16.13 Amendments and Waiver.
(a) No amendment, change, or modification of this Agreement or any of the terms, conditions or provisions hereof, and no waiver of a right, remedy, privilege, power, or discharge of an obligation or liability, conferred upon, vested in, or imposed upon any party under or pursuant to this Agreement, and no consent to any act or omission pertaining hereto will be effective unless duly embodied in a written instrument that is signed by the duly authorized representatives of both parties.
(b) No failure to exercise and no delay in exercising any right, remedy, privilege, or power under or pursuant to this Agreement will operate as a waiver thereof; nor will any single or partial exercise of any right, remedy, privilege, or power provided for under or pursuant to this Agreement by either party hereto preclude or limit such party from any other or further exercise thereof or from pursuing any other right, remedy, privilege, or power available pursuant to this Agreement, at law or in equity.
16.14 Non-Solicitation. Each party agrees that while this Agreement is in effect, and for a period of 12 months following expiration or termination of this Agreement, neither it nor its representatives will directly or indirectly solicit the other party's employees to leave their employment with the other party.

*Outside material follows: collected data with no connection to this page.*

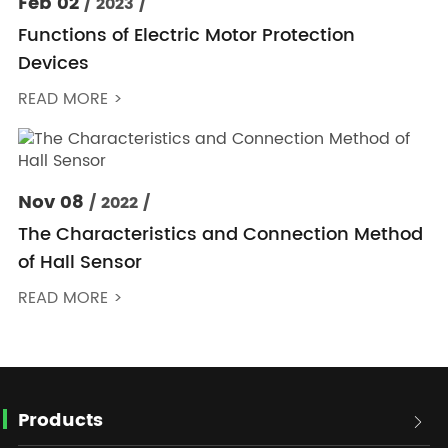
Feb 02
/ 2023 /
Functions of Electric Motor Protection
Devices
READ MORE >
Nov 08
/ 2022 /
The Characteristics and Connection Method
of Hall Sensor
READ MORE >
Products

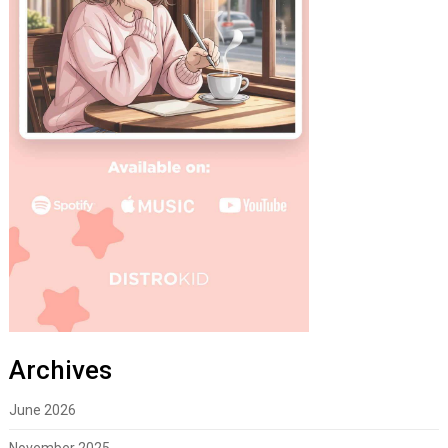
Archives
June 2026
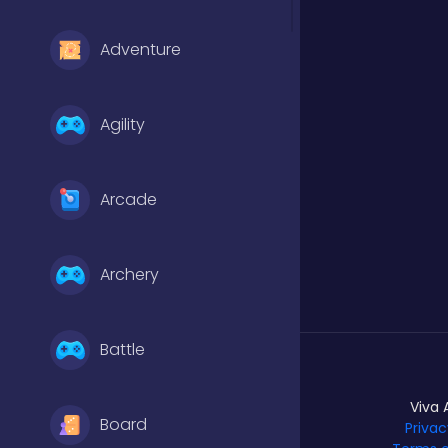
Adventure
Agility
Arcade
Archery
Battle
Viva 
Board
Privac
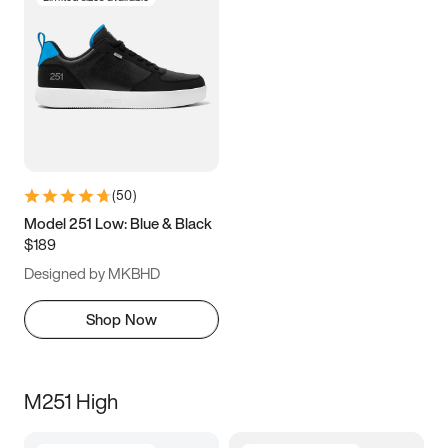
(
50
)
Model 251 Low: Blue & Black
$189
Designed by MKBHD
Shop Now
M251 High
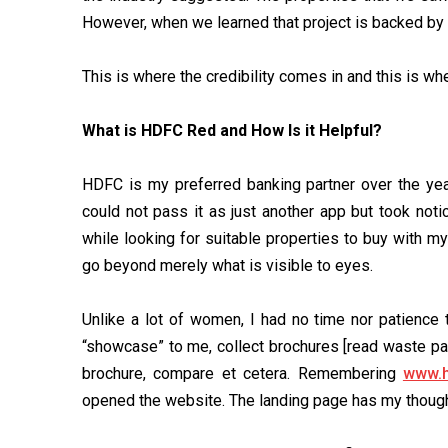
However, when we learned that project is backed by 
This is where the credibility comes in and this is w
What is HDFC Red and How Is it Helpful?
HDFC is my preferred banking partner over the year
could not pass it as just another app but took noti
while looking for suitable properties to buy with m
go beyond merely what is visible to eyes.
Unlike a lot of women, I had no time nor patience 
“showcase” to me, collect brochures [read waste pap
brochure, compare et cetera. Remembering
www.h
opened the website. The landing page has my thought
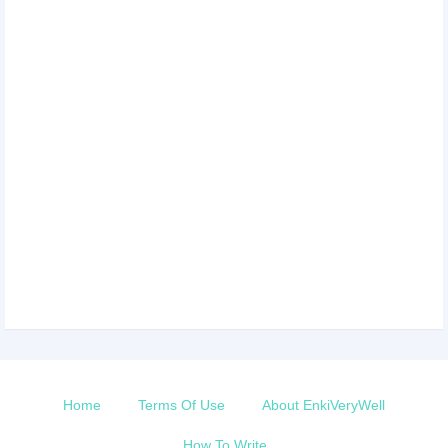
Home
Terms Of Use
About EnkiVeryWell
How To Write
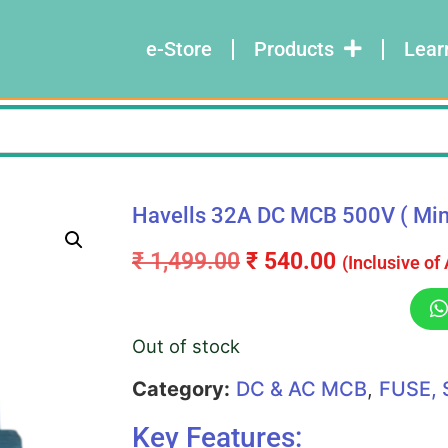
e-Store
Products
Lear
Havells 32A DC MCB 500V ( Minia
₹
1,499.00
₹
540.00
(Inclusive of
Out of stock
Category:
DC & AC MCB
,
FUSE, 
Key Features:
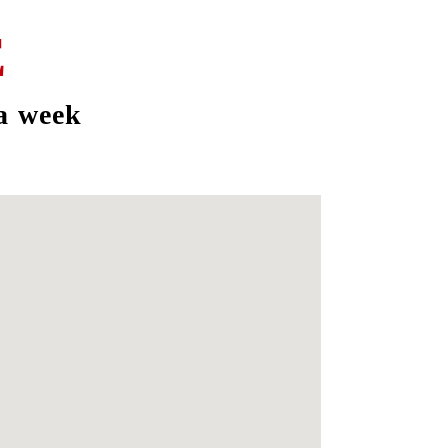
E
a week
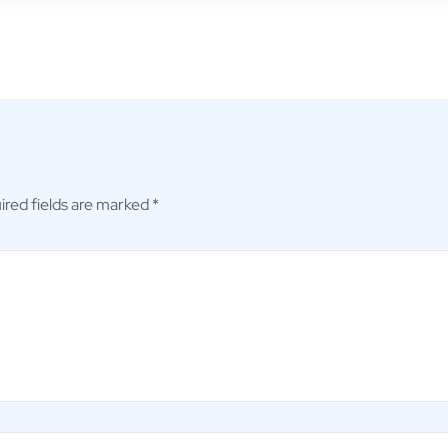
ired fields are marked
*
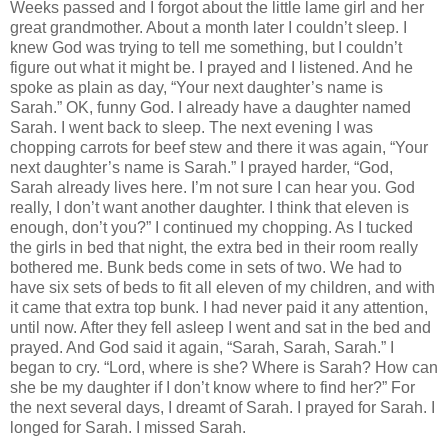
Weeks passed and I forgot about the little lame girl and her
great grandmother. About a month later I couldn’t sleep. I
knew God was trying to tell me something, but I couldn’t
figure out what it might be. I prayed and I listened. And he
spoke as plain as day, “Your next daughter’s name is
Sarah.” OK, funny God. I already have a daughter named
Sarah. I went back to sleep. The next evening I was
chopping carrots for beef stew and there it was again, “Your
next daughter’s name is Sarah.” I prayed harder, “God,
Sarah already lives here. I’m not sure I can hear you. God
really, I don’t want another daughter. I think that eleven is
enough, don’t you?” I continued my chopping. As I tucked
the girls in bed that night, the extra bed in their room really
bothered me. Bunk beds come in sets of two. We had to
have six sets of beds to fit all eleven of my children, and with
it came that extra top bunk. I had never paid it any attention,
until now. After they fell asleep I went and sat in the bed and
prayed. And God said it again, “Sarah, Sarah, Sarah.” I
began to cry. “Lord, where is she? Where is Sarah? How can
she be my daughter if I don’t know where to find her?” For
the next several days, I dreamt of Sarah. I prayed for Sarah. I
longed for Sarah. I missed Sarah.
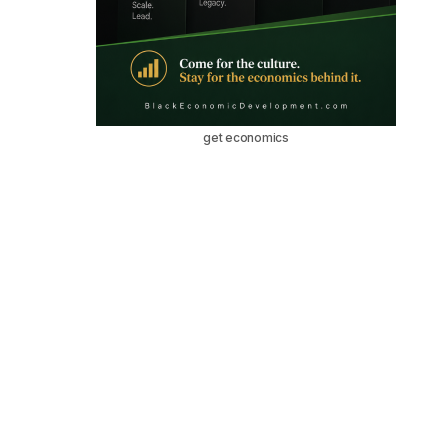
get economics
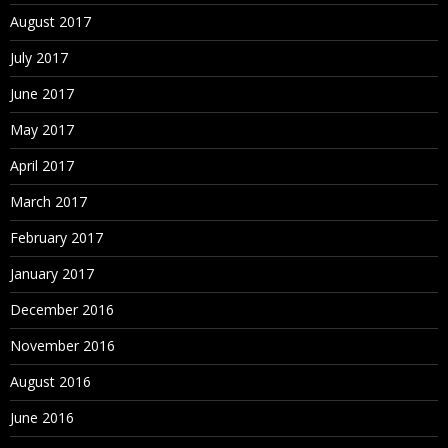
August 2017
July 2017
June 2017
May 2017
April 2017
March 2017
February 2017
January 2017
December 2016
November 2016
August 2016
June 2016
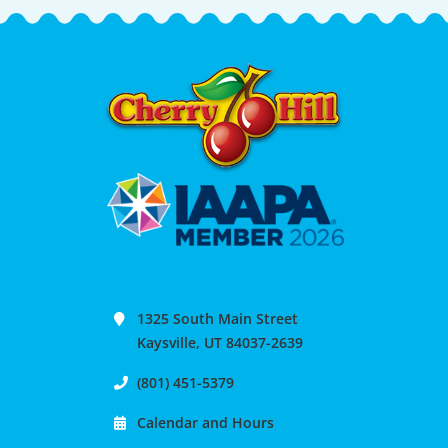
1325 South Main Street
Kaysville, UT 84037-2639
(801) 451-5379
Calendar and Hours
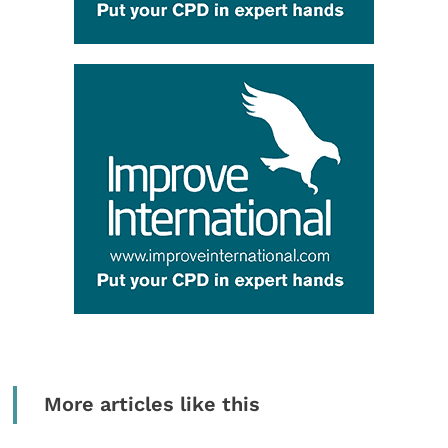
More articles like this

16.15 Publicity. During the term of this Agreement, Client agrees (a) to participate in an online video conference interview hosted by a third party for the purpose of case studies and testimonials/references for prospects and media inquiries; (b) to allow Provision IAM to publish joint press releases of contract signing, successful implementation of Provision IAM solution, and relationship updates from time to time throughout the duration of the relationship; (c) to serve as a reference for prospects (via telephone, online video conferencing, written, or on site visits). Further, Provision IAM may list and publish Client's name and logo on Provision IAM's website and marketing materials as a customer.
16.16 Survival. In addition to any specific survival provisions contained elsewhere in this Agreement, Client's payment obligations under Section 7, and the parties' rights and obligations under Sections 2.5, 2.6, 8, 9, 11.6, 12, 13, and such other provisions by their nature which are reasonably intended to survive, shall survive the expiration or termination of this Agreement, provided, however, that any obligation to indemnify the other party for infringement of a third party's intellectual property rights shall only survive for a period of twelve (12) months after the expiration or termination of this Agreement.